General solution to linear second-order homogeneous ODE question

Question

I understand that the solution to a linear second-order homogeneous ODE is in the form $y=c_1y_1+c_2y_2$ where $y_1$ and $y_2$ are solutions to the ODE. I also understand why a linear combination of two unique solutions is also a solution. I do not understand why $y=c_1y_1+c_2y_2$ will give the general solution which will take into account all particular solutions. Could anyone please clear up my misunderstanding? Thank you.

Answer 1

A linear second-order homogeneous ODE is has the form

$y''+a(x)y'+b(x)y=0$,

where $a$ and $b$ are continuous functions on an intervall $I$.
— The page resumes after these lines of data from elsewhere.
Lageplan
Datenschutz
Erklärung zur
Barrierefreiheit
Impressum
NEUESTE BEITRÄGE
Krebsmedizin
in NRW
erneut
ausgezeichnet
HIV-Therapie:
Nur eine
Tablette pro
Let $L$ be the set of all functions in $C^2(I)$, which are solutions of this ODE.

Then $L$ is a vector space and $ \dim L=2$.

If $\{y_1,y_2\}$ is a basis of $L$ , then each solution of the ODE has the form $c_1y_1+c_2y_2$.

Answer 2

This is part of the general theory on first-order linear homogeneous systems of ODEs.

Namely, if you have a system in $\mathbb{R}^n$ of the form $x' = A(t) x$, with $A\colon I \to M_n$ continuous on some interval $I$ (here $M_n$ denotes the vector space of $n\times n$ matrices with real elements), then the set of all maximal solutions is a vector subspace of $C^1(I, \mathbb{R}^n)$ of dimension $n$.

Given this result, you have only to recast your second-order homogeneous linear equation to a first-order linear system in $\mathbb{R}^2$. Indeed, if your equation is of the form $$ y'' + a(t) y' + b(t) y = 0 $$
you can define $x_1 = y$, $x_2 = y'$, obtaining the system $$ \begin{cases} x_1' = x_2, \\ x_2' = - a(t) x_2 - b(t) x_1, \end{cases} $$ i.e. $x' = A x$ with $$ A = \begin{pmatrix} 0 & 1\\ -b(t) & -a(t) \end{pmatrix}\,. $$

Answer 3

Let $y_0$ and $y_1$ be solutions with $$(y_0(0),y'_0(0))=(1,0)\text{ and }(y_1(0),y'_1(0))=(0,1).$$ These exist by the existence theorem.

For any other solution $y$ form the function $$u(x)=y(0)y_0(x)+y'(0)y_1(x).$$ Then this function is also a solution as a linear combination of solutions and it has the same initial values as $y$ in $x=0$. By the uniqueness theorem $u=y$ everywhere.

This proves that the dimension of the solution space is $2$, as $(y_0,y_1)$ is a basis.